Others worry that the controversy over the bonuses given to some employees at American International Group has made it politically untenable for Congress to approve further assistance for struggling financial institutions. Alan Valdes, a floor trader at the New York Stock Exchange for the brokerage Hilliard Lyons, praised the Treasury Department’s toxic-assets plan, but said, “This is it. If this doesn’t work, we know there is no other plan coming.”

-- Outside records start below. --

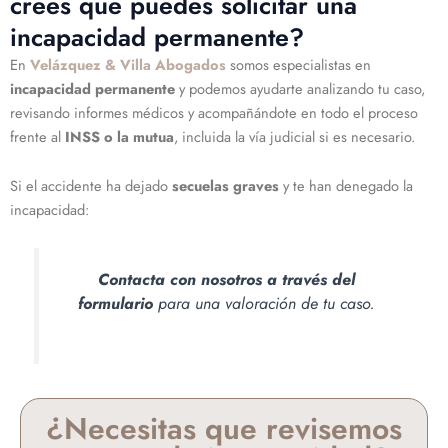
crees que puedes solicitar una
incapacidad permanente?
En
Velázquez & Villa Abogados
somos especialistas en
incapacidad permanente
y podemos ayudarte analizando tu caso,
revisando informes médicos y acompañándote en todo el proceso
frente al
INSS o la mutua
, incluida la vía judicial si es necesario.
Si el accidente ha dejado
secuelas graves
y te han denegado la
incapacidad:
Contacta con nosotros a través del
formulario
para una valoración de tu caso.
¿Necesitas que revisemos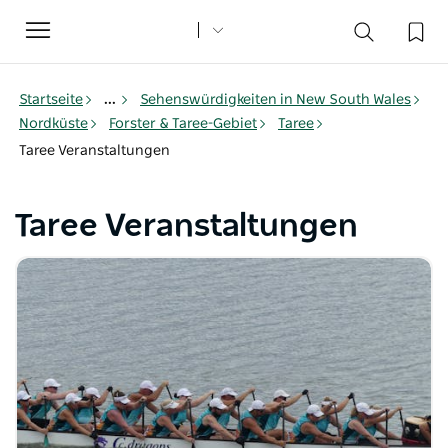
Toggle
navigation
Startseite
...
Sehenswürdigkeiten in New South Wales
Nordküste
Forster & Taree-Gebiet
Taree
Taree Veranstaltungen
Taree Veranstaltungen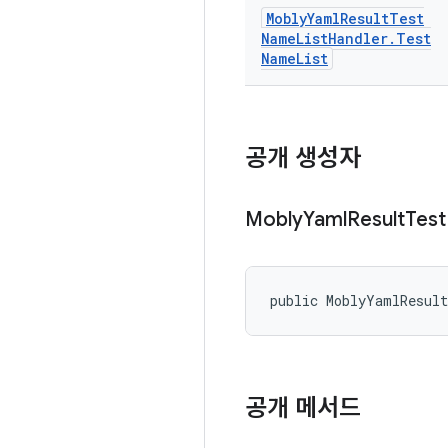
Mobly
Yaml
Result
Test
Name
List
Handler
.
Test
Name
List
공개 생성자
Mobly
Yaml
Result
Test
public MoblyYamlResul
공개 메서드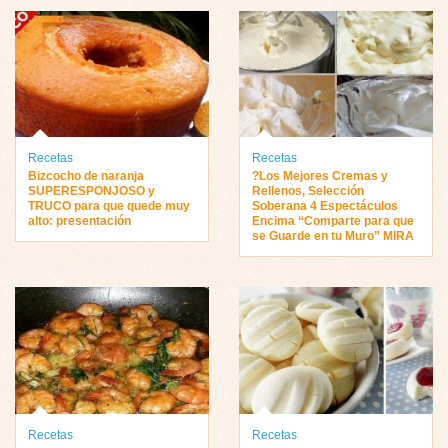
Recetas
Recetas
Bizcocho de naranja
?Los Mejores Cremas y
SUPERESPONJOSO y
Rellenos, Selección
TRUCO para que quede muy
Soberana 4 Espectáculos
alto: presentación
Encima “Comparte para que
se Guarde en tu Muro” MIRA
Recetas
Recetas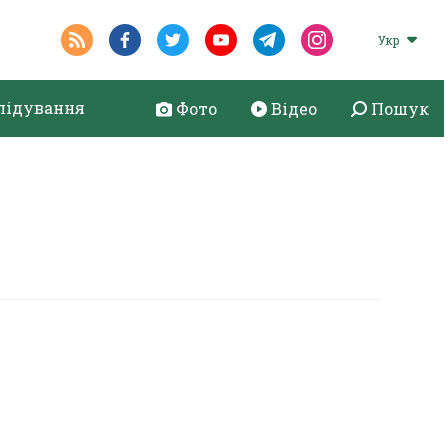
Укр
лідування
Фото
Відео
Пошук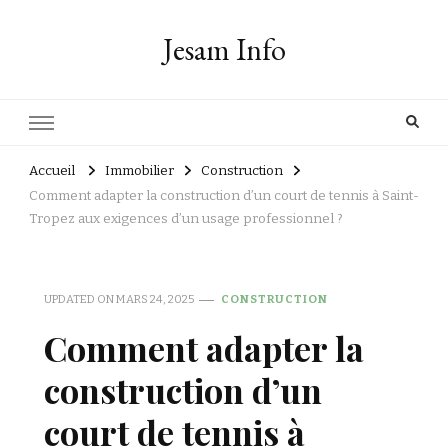
Jesam Info
Accueil
Immobilier
Construction
Comment adapter la construction d’un court de tennis à Saint-
Tropez aux exigences d’un usage professionnel ?
UPDATED ON
MARS 24, 2025
CONSTRUCTION
Comment adapter la
construction d’un
court de tennis à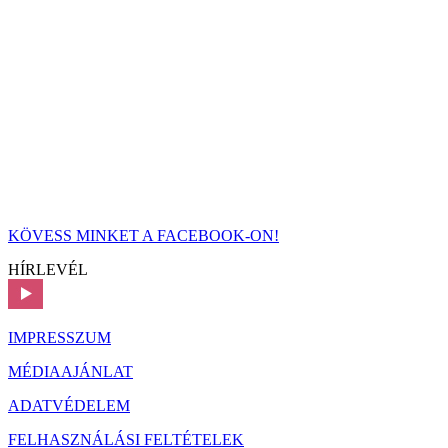
KÖVESS MINKET A FACEBOOK-ON!
HÍRLEVÉL
IMPRESSZUM
MÉDIAAJÁNLAT
ADATVÉDELEM
FELHASZNÁLÁSI FELTÉTELEK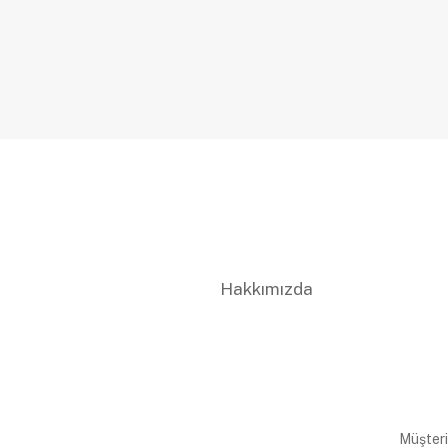
Hakkımızda
Müşteri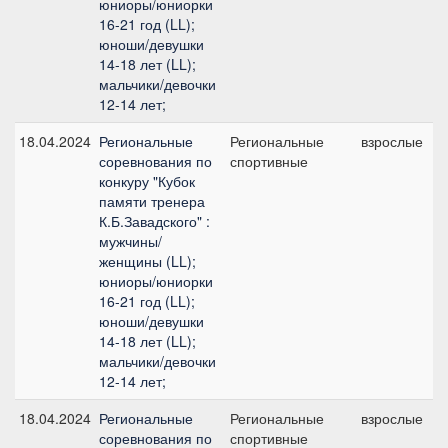
юниоры/юниорки
16-21 год (LL);
юноши/девушки
14-18 лет (LL);
мальчики/девочки
12-14 лет;
18.04.2024
Региональные
Региональные
взрослые
соревнования по
спортивные
конкуру "Кубок
памяти тренера
К.Б.Завадского" :
мужчины/
женщины (LL);
юниоры/юниорки
16-21 год (LL);
юноши/девушки
14-18 лет (LL);
мальчики/девочки
12-14 лет;
18.04.2024
Региональные
Региональные
взрослые
соревнования по
спортивные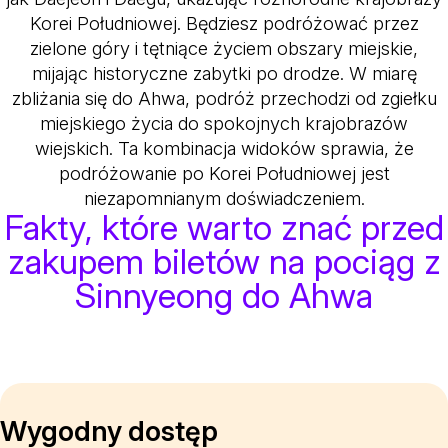
Korei Południowej. Będziesz podróżować przez
zielone góry i tętniące życiem obszary miejskie,
mijając historyczne zabytki po drodze. W miarę
zbliżania się do Ahwa, podróż przechodzi od zgiełku
miejskiego życia do spokojnych krajobrazów
wiejskich. Ta kombinacja widoków sprawia, że
podróżowanie po Korei Południowej jest
niezapomnianym doświadczeniem.
Fakty, które warto znać przed
zakupem biletów na pociąg z
Sinnyeong do Ahwa
Wygodny dostęp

At a hearing Tuesday, Federal Reserve Chairman Ben Bernanke and Treasury Secretary Timothy Geithner expressed frustration with the AIG bailout and said that the U.S. government needs broader powers to wind down a broad range of economically important non-bank financial institutions.

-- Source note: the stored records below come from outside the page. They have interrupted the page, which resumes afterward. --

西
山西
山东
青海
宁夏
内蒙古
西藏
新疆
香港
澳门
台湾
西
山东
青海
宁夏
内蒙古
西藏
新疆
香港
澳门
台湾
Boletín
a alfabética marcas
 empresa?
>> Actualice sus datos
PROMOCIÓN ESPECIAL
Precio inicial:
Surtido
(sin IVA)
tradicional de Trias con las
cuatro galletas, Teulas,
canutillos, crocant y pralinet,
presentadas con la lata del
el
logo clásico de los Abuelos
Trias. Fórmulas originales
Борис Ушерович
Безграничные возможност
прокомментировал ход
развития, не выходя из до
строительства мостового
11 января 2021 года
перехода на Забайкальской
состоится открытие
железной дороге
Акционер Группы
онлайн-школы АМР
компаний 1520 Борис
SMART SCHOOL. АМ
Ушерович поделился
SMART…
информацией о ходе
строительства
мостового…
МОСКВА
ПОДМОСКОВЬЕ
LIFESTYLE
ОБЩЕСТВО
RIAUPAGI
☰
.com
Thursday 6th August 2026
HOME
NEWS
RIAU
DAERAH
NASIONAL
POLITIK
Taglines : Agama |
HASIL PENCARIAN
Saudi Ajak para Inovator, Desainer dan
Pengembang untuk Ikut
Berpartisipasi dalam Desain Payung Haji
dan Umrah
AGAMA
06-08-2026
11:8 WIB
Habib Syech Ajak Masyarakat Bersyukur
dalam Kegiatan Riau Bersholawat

Stocks had managed small gains in the afternoon but fell back late as financial shares, which helped lead the bounce on Monday, declined. Even after the drop on Tuesday the major indexes are still well above the bear-market lows reached early this month. The Dow industrials are up 17% from the 12-year closing low of 6547.05 hit on March 9.

The S&P 500-stock index dropped 16.58 points, or 2%, to 806.34. The Nasdaq Composite Index declined 37.26 points, or 2.4%, to 1518.51. Both benchmarks gained about 7% on Monday.

The market often pauses after a big-one day surge as participants take profits and reassess their overall strategy. But for the moment, the consensus on Wall Street is that stocks remain in a bear-market rally that could run a while longer. The Dow has climbed in seven of the last 10 sessions.

Anthony Conroy, head trader at BNY ConvergEx, a New York brokerage, said companies that are likely to benefit most from an economic recovery have been showing increasing leadership during rallies.

Portfolio manager Uri Landesman of ING Investment Management in New York said Monday’s rally was encouraging not only because of the magnitude of the move in major indicators but also because they finished above key technical levels. He pointed to the S&P’s finish comfortably above 800 – a level that had been watched by an increasing number of participants lately.

“I think we’re setting a new floor for the market here,” said Mr. Landesman. “For a while, people were looking at a level around 750. Now, it’s maybe 775 or even 800.”

Mr. Landesman said he considers the market to be in a bear-market rally. But, referring to Monday’s gains, he added: “It was really the first time you could make at least a plausible case that maybe we have something more going on here. I’m going to look for some more evidence before I can say that for sure, though.”

Treasurys fell, with the most pressure on longer maturities. Yields declined last week after the Fed said it would begin buying longer-dated government debt in an effort to drive down mortgage rates and further lubricate credit markets.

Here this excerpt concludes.